_The problem_
Repeat the listing verbatim. Drop any pictures.

_Given material_
+ + + +
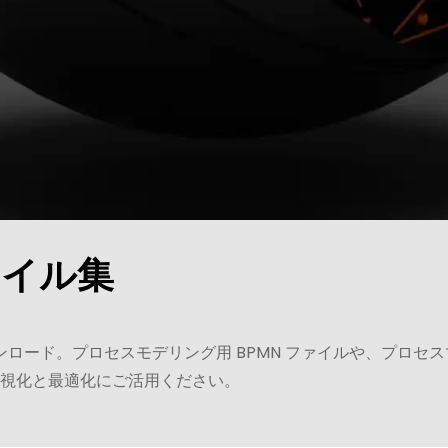
ァイル集
ダウンロード。プロセスモデリング用 BPMN ファイルや、プロセ
視化と最適化にご活用ください。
+ + + +
_Output for this exercise_
ァイル集
ダウンロード。プロセスモデリング用 BPMN ファイルや、プロセ
視化と最適化にご活用ください。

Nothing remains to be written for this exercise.